EXERCISE GOAL
Quote, word for word, every line starting at the line that contains "Women's Literature in the 16th, 17th, and" and ending with the last line of the records; include both of these lines and no others.

RECORDS
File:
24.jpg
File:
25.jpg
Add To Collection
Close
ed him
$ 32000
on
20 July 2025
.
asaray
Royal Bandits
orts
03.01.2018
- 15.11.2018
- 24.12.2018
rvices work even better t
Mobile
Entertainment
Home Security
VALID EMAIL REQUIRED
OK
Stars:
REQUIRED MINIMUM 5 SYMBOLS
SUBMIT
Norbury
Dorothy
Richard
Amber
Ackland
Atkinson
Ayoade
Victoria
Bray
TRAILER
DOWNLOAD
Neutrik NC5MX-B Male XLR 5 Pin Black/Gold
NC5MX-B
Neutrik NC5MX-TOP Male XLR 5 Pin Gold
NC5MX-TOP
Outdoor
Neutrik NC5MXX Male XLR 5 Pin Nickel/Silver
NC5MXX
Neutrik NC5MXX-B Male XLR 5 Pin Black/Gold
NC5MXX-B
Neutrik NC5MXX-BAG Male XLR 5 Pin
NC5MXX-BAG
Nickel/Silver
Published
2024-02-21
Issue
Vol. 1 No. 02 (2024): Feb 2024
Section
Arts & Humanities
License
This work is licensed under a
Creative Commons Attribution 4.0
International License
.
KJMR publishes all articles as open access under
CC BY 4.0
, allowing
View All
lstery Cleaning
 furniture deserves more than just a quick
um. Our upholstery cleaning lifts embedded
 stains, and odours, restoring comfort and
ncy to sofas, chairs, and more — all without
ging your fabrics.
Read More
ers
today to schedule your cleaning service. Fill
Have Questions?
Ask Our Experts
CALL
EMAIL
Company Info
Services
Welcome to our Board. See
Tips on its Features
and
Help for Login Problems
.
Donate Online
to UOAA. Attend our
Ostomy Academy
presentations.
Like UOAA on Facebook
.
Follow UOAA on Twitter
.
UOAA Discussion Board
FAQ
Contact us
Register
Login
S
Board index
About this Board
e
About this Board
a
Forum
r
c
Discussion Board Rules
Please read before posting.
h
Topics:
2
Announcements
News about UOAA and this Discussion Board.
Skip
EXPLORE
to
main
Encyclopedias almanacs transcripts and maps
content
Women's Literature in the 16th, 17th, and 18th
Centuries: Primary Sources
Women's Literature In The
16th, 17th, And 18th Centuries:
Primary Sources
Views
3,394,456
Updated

OUTPUT OF THE EXERCISE
Women's Literature in the 16th, 17th, and 18th
Centuries: Primary Sources
Women's Literature In The
16th, 17th, And 18th Centuries:
Primary Sources
Views
3,394,456
Updated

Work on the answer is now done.